A ello se suma un problema estructural: la alta percepción de corrupción, que erosiona la confianza en el Estado y provoca fuga de capitales. Según la equivalencia ricardiana, si los ciudadanos creen que el gobierno es ineficiente o corrupto, reducen su consumo y ahorran por precaución, previendo impuestos futuros o crisis fiscales. El retraimiento del gasto agrava la desaceleración económica. En Panamá, esta percepción no solo refleja escándalos recurrentes (vinculados a las Línea del Metro o contrataciones hospitalarias directas opacas), sino también la impunidad sistémica que normaliza el clientelismo político. Según Transparencia Internacional, el país ha retrocedido en índices de integridad, alimentando desconfianza en inversionistas y ciudadanos. Las encuestas son determinantes: la percepción de corrupción es astronómica y, por ende, la plata se saca.
Mientras tanto, los únicos que ganarán con los recortes presupuestarios del paso firme serán los prestamistas informales (“gota a gota”) y los bancos comerciales, que capturan la necesidad de refinanciar deudas de familias y pequeños negocios asfixiados.
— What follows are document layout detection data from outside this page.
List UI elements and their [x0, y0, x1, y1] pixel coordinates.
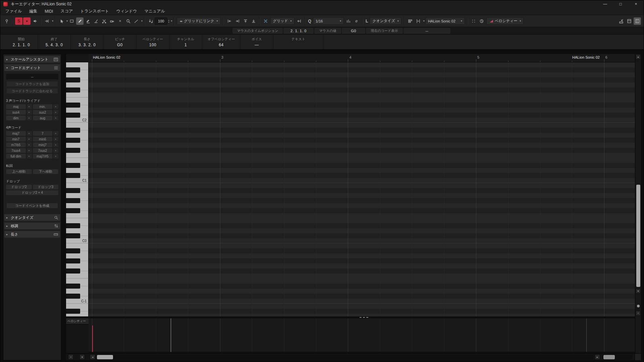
menu-item-ウィンドウ[interactable]: ウィンドウ	[113, 8, 141, 15]
chord-flyout-arrow[interactable]: ▸	[27, 148, 32, 153]
match-chord-track-button[interactable]: コードトラックに合わせる	[7, 88, 58, 94]
draw-tool[interactable]	[76, 17, 84, 25]
white-key[interactable]	[66, 158, 88, 163]
zoom-tool[interactable]	[124, 17, 132, 25]
open-in-lower-zone-button[interactable]	[618, 17, 625, 25]
drop-2-4-button[interactable]: ドロップ2 + 4	[6, 190, 58, 195]
nudge-end-right-button[interactable]	[234, 17, 241, 25]
chord-button-sus2[interactable]: sus2	[33, 110, 53, 115]
vzoom-in-button[interactable]: +	[636, 311, 641, 316]
menu-item-編集[interactable]: 編集	[25, 8, 41, 15]
info-field[interactable]: ボイス—	[240, 35, 273, 49]
white-key[interactable]	[66, 289, 88, 294]
black-key[interactable]	[66, 258, 88, 263]
info-field[interactable]: チャンネル1	[169, 35, 202, 49]
white-key[interactable]	[66, 133, 88, 138]
white-key[interactable]	[66, 243, 88, 248]
erase-tool[interactable]	[84, 17, 92, 25]
nudge-down-button[interactable]	[250, 17, 257, 25]
white-key[interactable]	[66, 304, 88, 309]
white-key[interactable]	[66, 213, 88, 218]
black-key[interactable]	[66, 103, 88, 108]
vzoom-thumb[interactable]	[637, 305, 640, 307]
piano-keyboard[interactable]: C2C1C0C-1	[66, 62, 89, 316]
setup-window-layout-button[interactable]	[634, 17, 641, 25]
scroll-right-button[interactable]: ▸	[595, 354, 600, 360]
glue-tool[interactable]	[108, 17, 116, 25]
hzoom-thumb[interactable]	[603, 355, 615, 359]
black-key[interactable]	[66, 198, 88, 203]
vscroll-thumb[interactable]	[636, 185, 640, 287]
range-selection-tool[interactable]	[68, 17, 75, 25]
chord-flyout-arrow[interactable]: ▸	[27, 137, 32, 141]
white-key[interactable]	[66, 143, 88, 148]
white-key[interactable]	[66, 218, 88, 223]
chord-button-7sus2[interactable]: 7sus2	[33, 148, 53, 153]
scroll-up-button[interactable]: ▴	[636, 54, 641, 59]
window-layout-button[interactable]	[626, 17, 633, 25]
chevron-down-icon[interactable]: ▾	[423, 19, 425, 22]
white-key[interactable]	[66, 228, 88, 233]
controller-lane-selector[interactable]: ベロシティー	[66, 318, 89, 324]
autoscroll-button[interactable]	[43, 17, 51, 25]
info-field[interactable]: 長さ3. 3. 2. 0	[71, 35, 104, 49]
white-key[interactable]: C0	[66, 238, 88, 243]
link-to-grid-dropdown[interactable]: ◂▸ グリッドにリンク ▾	[177, 17, 220, 25]
black-key[interactable]	[66, 67, 88, 72]
chord-flyout-arrow[interactable]: ▸	[53, 148, 58, 153]
menu-item-MIDI[interactable]: MIDI	[41, 8, 57, 15]
black-key[interactable]	[66, 233, 88, 238]
grid-type-dropdown[interactable]: グリッド ▾	[270, 17, 294, 25]
white-key[interactable]	[66, 314, 88, 316]
black-key[interactable]	[66, 208, 88, 213]
white-key[interactable]	[66, 153, 88, 158]
lane-resize-handle[interactable]	[360, 317, 368, 318]
part-selector-dropdown[interactable]: HALion Sonic 02 ▾	[425, 17, 465, 25]
scroll-down-button[interactable]: ▾	[636, 289, 641, 294]
close-button[interactable]: ×	[628, 0, 644, 8]
panel-quantize[interactable]: ▸ クオンタイズ	[4, 214, 60, 221]
info-field[interactable]: ベロシティー100	[137, 35, 169, 49]
chord-button-min.[interactable]: min.	[33, 104, 53, 109]
velocity-spinner[interactable]: ▴▾	[168, 19, 169, 23]
menu-item-マニュアル[interactable]: マニュアル	[141, 8, 168, 15]
menu-item-スコア[interactable]: スコア	[57, 8, 76, 15]
white-key[interactable]	[66, 82, 88, 87]
black-key[interactable]	[66, 87, 88, 93]
chord-button-minj7[interactable]: minj7	[33, 142, 53, 147]
length-quantize-dropdown[interactable]: クオンタイズ ▾	[370, 17, 401, 25]
iterative-quantize-button[interactable]	[345, 17, 352, 25]
chord-button-7[interactable]: 7	[33, 131, 53, 136]
step-input-button[interactable]	[470, 17, 477, 25]
white-key[interactable]	[66, 62, 88, 67]
black-key[interactable]	[66, 77, 88, 82]
chord-flyout-arrow[interactable]: ▸	[27, 104, 32, 109]
chord-button-full dim[interactable]: full dim	[6, 154, 26, 159]
panel-scale-assistant[interactable]: ▸ スケールアシスタント	[4, 56, 60, 63]
chord-flyout-arrow[interactable]: ▸	[27, 116, 32, 120]
maximize-button[interactable]: □	[613, 0, 628, 8]
chevron-down-icon[interactable]: ▾	[66, 19, 68, 22]
white-key[interactable]: C1	[66, 178, 88, 183]
white-key[interactable]	[66, 168, 88, 173]
white-key[interactable]	[66, 279, 88, 284]
quantize-preset-dropdown[interactable]: 1/16 ▾	[313, 17, 344, 25]
add-chord-track-button[interactable]: コードトラックを追加	[7, 81, 58, 86]
white-key[interactable]: C2	[66, 118, 88, 123]
timeline-ruler[interactable]: 3456HALion Sonic 02HALion Sonic 02	[89, 54, 635, 62]
chord-button-min6[interactable]: min6	[33, 137, 53, 141]
black-key[interactable]	[66, 309, 88, 314]
insert-velocity-value[interactable]: 100	[155, 17, 167, 25]
chord-button-7sus4[interactable]: 7sus4	[6, 148, 26, 153]
record-in-editor-button[interactable]: ●	[23, 17, 31, 25]
white-key[interactable]	[66, 123, 88, 128]
chord-button-下へ移動[interactable]: 下へ移動	[33, 169, 59, 174]
panel-transpose[interactable]: ▸ 移調	[4, 223, 60, 229]
black-key[interactable]	[66, 113, 88, 118]
menu-item-トランスポート[interactable]: トランスポート	[76, 8, 113, 15]
black-key[interactable]	[66, 294, 88, 299]
white-key[interactable]	[66, 274, 88, 279]
white-key[interactable]	[66, 98, 88, 103]
info-field[interactable]: テキスト	[273, 35, 324, 49]
chord-button-sus4[interactable]: sus4	[6, 110, 26, 115]
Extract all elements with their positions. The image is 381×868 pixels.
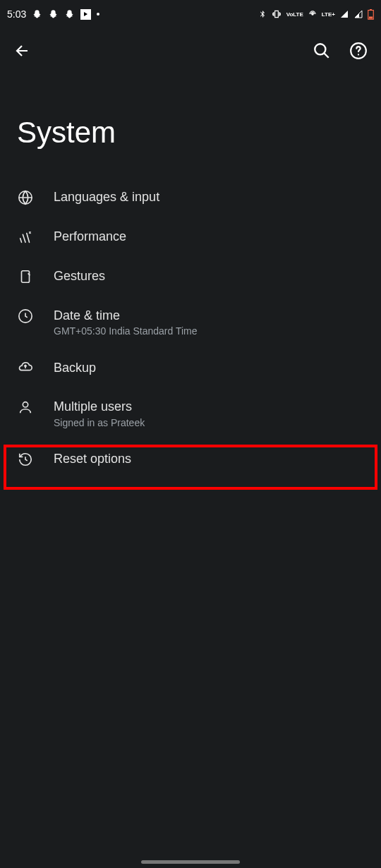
cloud-upload-icon bbox=[17, 359, 34, 376]
globe-icon bbox=[17, 189, 34, 206]
app-bar bbox=[0, 28, 381, 73]
signal-icon bbox=[339, 10, 349, 18]
person-icon bbox=[17, 399, 34, 416]
search-button[interactable] bbox=[312, 41, 332, 61]
settings-item-reset[interactable]: Reset options bbox=[0, 440, 381, 479]
svg-rect-3 bbox=[369, 16, 373, 18]
status-bar: 5:03 VoLTE LTE+ bbox=[0, 0, 381, 28]
svg-point-6 bbox=[358, 54, 359, 55]
back-button[interactable] bbox=[13, 41, 32, 61]
notification-more-icon bbox=[97, 13, 99, 16]
settings-item-backup[interactable]: Backup bbox=[0, 348, 381, 387]
item-subtitle: GMT+05:30 India Standard Time bbox=[54, 325, 364, 337]
settings-item-users[interactable]: Multiple users Signed in as Prateek bbox=[0, 387, 381, 439]
svg-point-0 bbox=[312, 13, 313, 15]
item-title: Performance bbox=[54, 229, 364, 245]
item-title: Backup bbox=[54, 360, 364, 376]
notification-snapchat-icon bbox=[32, 9, 42, 20]
svg-rect-8 bbox=[22, 271, 30, 283]
battery-icon bbox=[368, 9, 374, 20]
item-title: Reset options bbox=[54, 451, 364, 467]
page-title: System bbox=[0, 73, 381, 178]
vibrate-icon bbox=[271, 9, 282, 19]
notification-snapchat-icon bbox=[64, 9, 75, 20]
history-icon bbox=[17, 451, 34, 468]
settings-item-gestures[interactable]: Gestures bbox=[0, 257, 381, 296]
volte-icon: VoLTE bbox=[286, 11, 303, 18]
item-title: Languages & input bbox=[54, 189, 364, 205]
status-left: 5:03 bbox=[7, 8, 99, 20]
item-title: Multiple users bbox=[54, 399, 364, 415]
svg-point-4 bbox=[315, 44, 325, 54]
gestures-icon bbox=[17, 268, 34, 285]
performance-icon bbox=[17, 229, 34, 246]
settings-item-datetime[interactable]: Date & time GMT+05:30 India Standard Tim… bbox=[0, 296, 381, 348]
settings-list: Languages & input Performance Gestures D… bbox=[0, 178, 381, 479]
settings-item-performance[interactable]: Performance bbox=[0, 217, 381, 257]
help-button[interactable] bbox=[349, 41, 368, 61]
notification-snapchat-icon bbox=[48, 9, 59, 20]
clock-icon bbox=[17, 308, 34, 325]
status-right: VoLTE LTE+ bbox=[258, 9, 374, 20]
bluetooth-icon bbox=[258, 9, 267, 19]
lte-label: LTE+ bbox=[322, 11, 335, 18]
item-subtitle: Signed in as Prateek bbox=[54, 417, 364, 428]
item-title: Gestures bbox=[54, 268, 364, 284]
signal-icon-2 bbox=[353, 10, 363, 18]
item-title: Date & time bbox=[54, 308, 364, 324]
settings-item-languages[interactable]: Languages & input bbox=[0, 178, 381, 217]
notification-media-icon bbox=[80, 9, 91, 20]
svg-point-10 bbox=[23, 402, 28, 407]
gesture-nav-bar[interactable] bbox=[141, 860, 240, 864]
status-time: 5:03 bbox=[7, 8, 26, 20]
hotspot-icon bbox=[308, 9, 318, 19]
Este círculo vicioso empuja a más panameños a la pobreza, al tiempo que debilita la cohesión social.
El argumento oficial de que “un PIB per cápita alto demuestra fortaleza” es una falacia estadística. El promedio no refleja que el 80% de la población sobrevive con ingresos insuficientes. Además, el país ya perdió el grado de inversión y paga intereses de deuda como si fueran bonos de alto riesgo (bonos buitre). Ajustar el presupuesto a costa de los que gastan y dinamizan la economía real es una receta segura para agravar la recesión.
La historia económica muestra que cuando la macroeconomía se divorcia de la microeconomía, el colapso es inevitable. La crisis asiática de 1997, la recesión europea tras la austeridad post-2008 y el caso argentino en 2018 son recordatorios de que los indicadores macro no salvan a un país si la economía doméstica se derrumba. Panamá y la administración del paso firme parecen dispuesta a aprender esa lección por las malas.
El presupuesto para 2026, que destina 2547 millones al gasto social, resultará insuficiente para compensar la pérdida de ingresos en miles de hogares. El verdadero reto no radica en equilibrar las cuentas para satisfacer a los inversionistas internacionales, sino en reactivar la economía cotidiana: aquella que late en las cadenas de frío de los productores, en los puestos de leche y banano de las ferias del IMA, en las rutas de transporte, en los comercios locales y en los servicios que sostienen a las comunidades.
Si no se corrige el rumbo, la estatua seguirá en pie solo en los informes del Banco Mundial, mientras sus pies de barro se deshacen bajo la lluvia de la realidad panameña y la falta de tren David Panamá y chen chen.
El autor es médico sub especialista.